(Work instruction) Find the word "Private" in the records and copy every line where it occurs.

Stored data entries:
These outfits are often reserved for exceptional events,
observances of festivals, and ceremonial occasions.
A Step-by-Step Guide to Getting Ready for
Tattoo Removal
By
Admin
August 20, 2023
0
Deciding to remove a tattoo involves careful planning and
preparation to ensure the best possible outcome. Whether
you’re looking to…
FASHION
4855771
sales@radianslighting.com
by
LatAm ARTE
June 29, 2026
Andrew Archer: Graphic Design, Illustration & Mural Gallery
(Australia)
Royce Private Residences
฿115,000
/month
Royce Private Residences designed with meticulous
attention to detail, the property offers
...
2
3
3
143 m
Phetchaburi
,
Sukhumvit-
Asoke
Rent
---
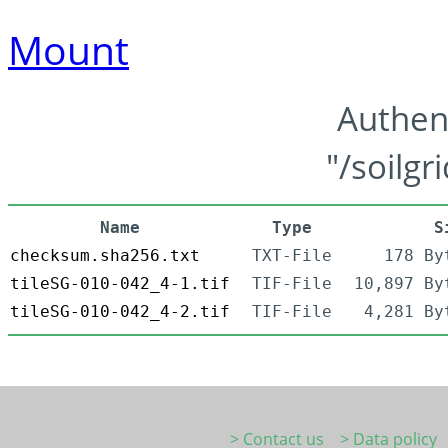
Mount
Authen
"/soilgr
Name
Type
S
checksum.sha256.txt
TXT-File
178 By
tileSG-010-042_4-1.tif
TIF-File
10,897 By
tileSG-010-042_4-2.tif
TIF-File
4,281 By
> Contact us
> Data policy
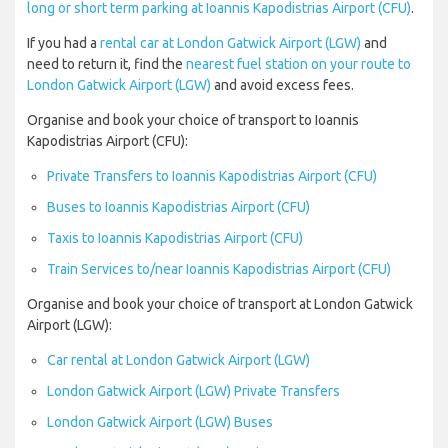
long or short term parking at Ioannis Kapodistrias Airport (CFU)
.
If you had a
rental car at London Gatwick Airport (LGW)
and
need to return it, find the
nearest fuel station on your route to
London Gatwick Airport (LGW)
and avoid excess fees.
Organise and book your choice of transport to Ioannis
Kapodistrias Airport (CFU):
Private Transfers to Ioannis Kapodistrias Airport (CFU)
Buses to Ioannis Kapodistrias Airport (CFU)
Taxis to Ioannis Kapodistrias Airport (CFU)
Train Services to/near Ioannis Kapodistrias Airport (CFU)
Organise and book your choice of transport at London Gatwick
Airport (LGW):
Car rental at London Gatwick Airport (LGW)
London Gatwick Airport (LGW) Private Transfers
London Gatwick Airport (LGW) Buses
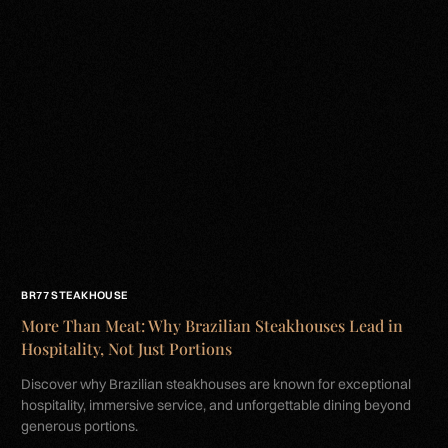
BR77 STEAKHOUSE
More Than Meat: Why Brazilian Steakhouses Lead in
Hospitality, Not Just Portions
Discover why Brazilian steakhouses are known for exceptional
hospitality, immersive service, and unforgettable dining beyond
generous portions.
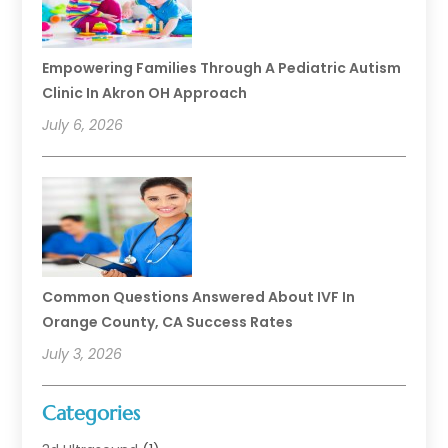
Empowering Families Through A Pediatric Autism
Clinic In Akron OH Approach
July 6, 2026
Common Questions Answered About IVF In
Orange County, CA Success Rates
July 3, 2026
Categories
--
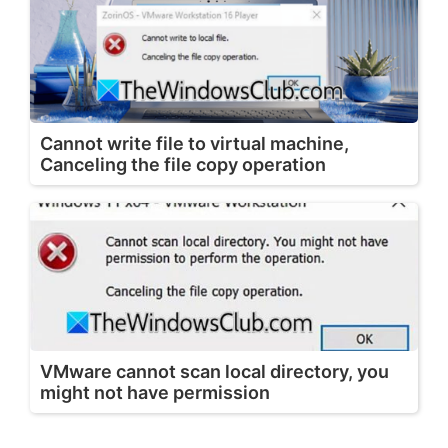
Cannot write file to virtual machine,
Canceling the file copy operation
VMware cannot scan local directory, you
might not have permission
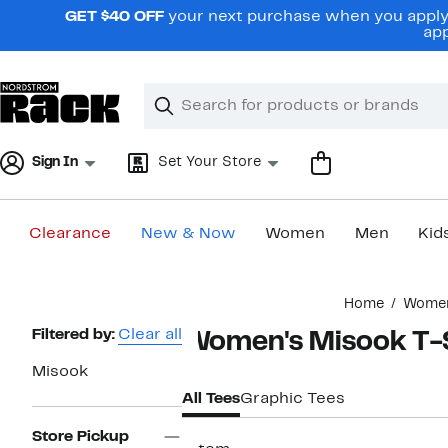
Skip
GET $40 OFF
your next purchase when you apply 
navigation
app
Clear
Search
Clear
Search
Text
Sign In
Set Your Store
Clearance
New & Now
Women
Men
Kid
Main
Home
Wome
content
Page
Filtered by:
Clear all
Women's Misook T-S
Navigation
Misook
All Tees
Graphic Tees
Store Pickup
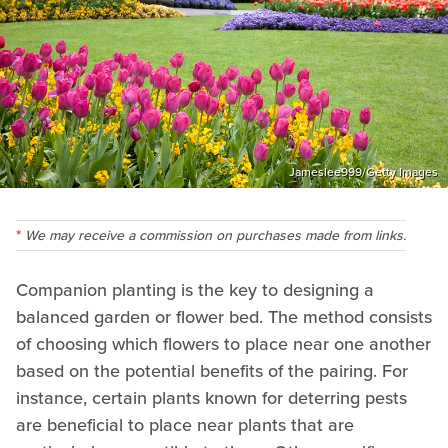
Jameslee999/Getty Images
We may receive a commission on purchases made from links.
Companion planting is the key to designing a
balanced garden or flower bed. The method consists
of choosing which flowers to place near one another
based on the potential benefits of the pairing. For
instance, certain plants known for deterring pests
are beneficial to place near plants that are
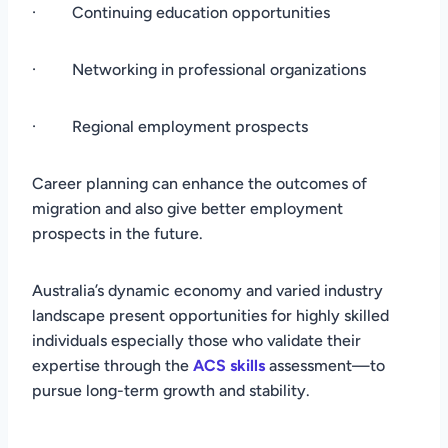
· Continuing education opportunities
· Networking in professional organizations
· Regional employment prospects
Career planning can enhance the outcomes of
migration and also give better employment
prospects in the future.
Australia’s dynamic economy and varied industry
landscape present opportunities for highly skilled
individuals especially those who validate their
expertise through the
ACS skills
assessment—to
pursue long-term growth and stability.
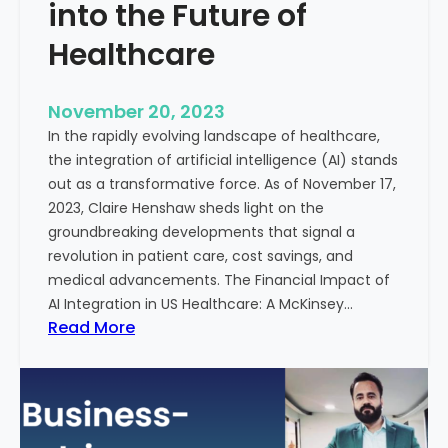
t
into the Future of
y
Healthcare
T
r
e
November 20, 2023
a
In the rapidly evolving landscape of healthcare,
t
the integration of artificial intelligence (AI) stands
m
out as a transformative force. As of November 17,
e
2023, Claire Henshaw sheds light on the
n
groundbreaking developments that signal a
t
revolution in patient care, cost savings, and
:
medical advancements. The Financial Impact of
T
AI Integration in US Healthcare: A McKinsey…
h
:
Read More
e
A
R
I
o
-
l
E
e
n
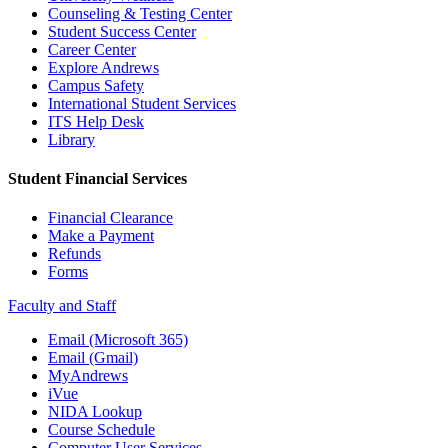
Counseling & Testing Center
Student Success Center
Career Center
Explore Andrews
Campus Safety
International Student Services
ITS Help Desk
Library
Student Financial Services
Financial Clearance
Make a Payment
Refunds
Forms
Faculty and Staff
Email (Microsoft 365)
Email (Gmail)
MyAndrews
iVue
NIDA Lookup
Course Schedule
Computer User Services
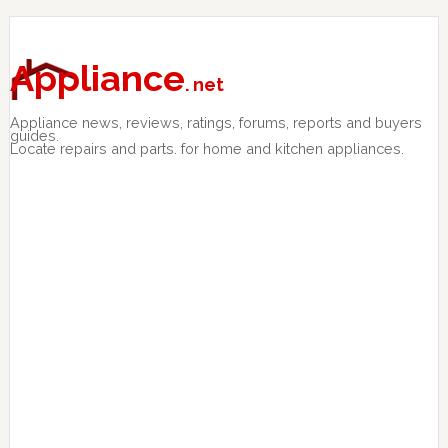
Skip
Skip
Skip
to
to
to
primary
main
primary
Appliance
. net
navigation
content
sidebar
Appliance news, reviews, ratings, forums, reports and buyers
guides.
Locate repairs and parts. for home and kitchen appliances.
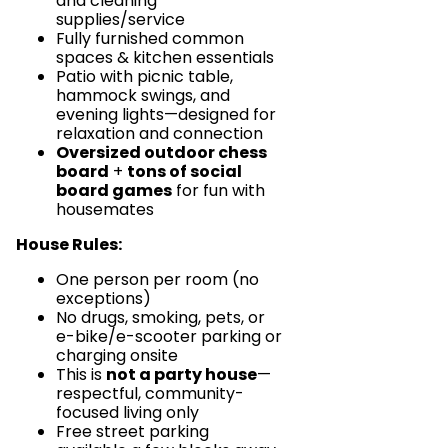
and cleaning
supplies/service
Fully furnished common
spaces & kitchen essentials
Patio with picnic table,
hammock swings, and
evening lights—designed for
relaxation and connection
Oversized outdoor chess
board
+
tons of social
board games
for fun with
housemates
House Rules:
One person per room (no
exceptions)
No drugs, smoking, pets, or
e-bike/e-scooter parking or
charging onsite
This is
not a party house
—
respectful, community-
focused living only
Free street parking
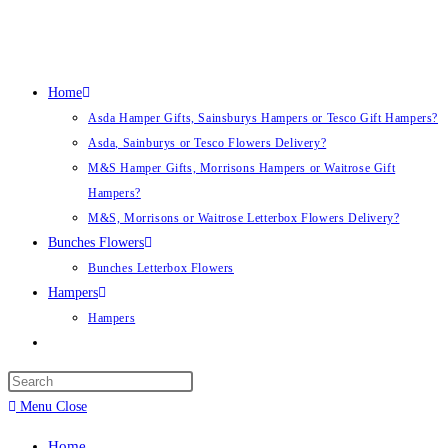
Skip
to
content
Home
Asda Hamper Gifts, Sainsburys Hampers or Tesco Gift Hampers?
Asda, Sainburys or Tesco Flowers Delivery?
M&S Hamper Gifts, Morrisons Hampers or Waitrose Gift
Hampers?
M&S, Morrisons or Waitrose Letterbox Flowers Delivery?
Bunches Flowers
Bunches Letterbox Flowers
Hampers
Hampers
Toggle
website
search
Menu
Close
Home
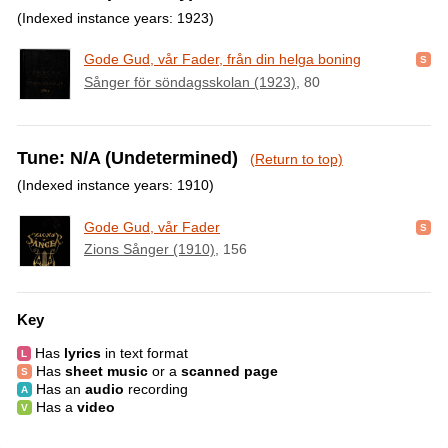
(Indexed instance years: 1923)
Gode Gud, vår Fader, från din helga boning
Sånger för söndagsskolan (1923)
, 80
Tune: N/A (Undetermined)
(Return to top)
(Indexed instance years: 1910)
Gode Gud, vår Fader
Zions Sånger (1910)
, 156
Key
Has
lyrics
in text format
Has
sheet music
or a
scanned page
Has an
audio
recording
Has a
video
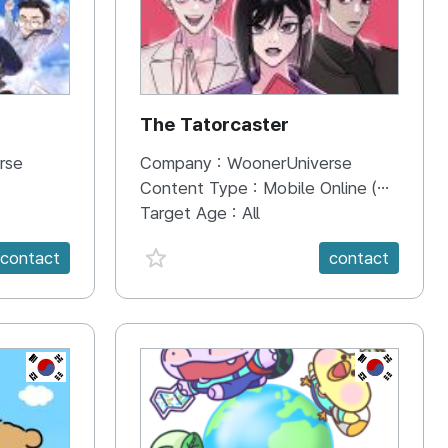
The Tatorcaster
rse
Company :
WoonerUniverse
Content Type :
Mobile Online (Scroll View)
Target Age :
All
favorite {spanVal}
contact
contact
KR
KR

(Exercise answer)
Royce Private Residences
Royce Private Residences designed with meticulous
Private Transfers to Ioannis Kapodistrias Airport (CFU)
London Gatwick Airport (LGW) Private Transfers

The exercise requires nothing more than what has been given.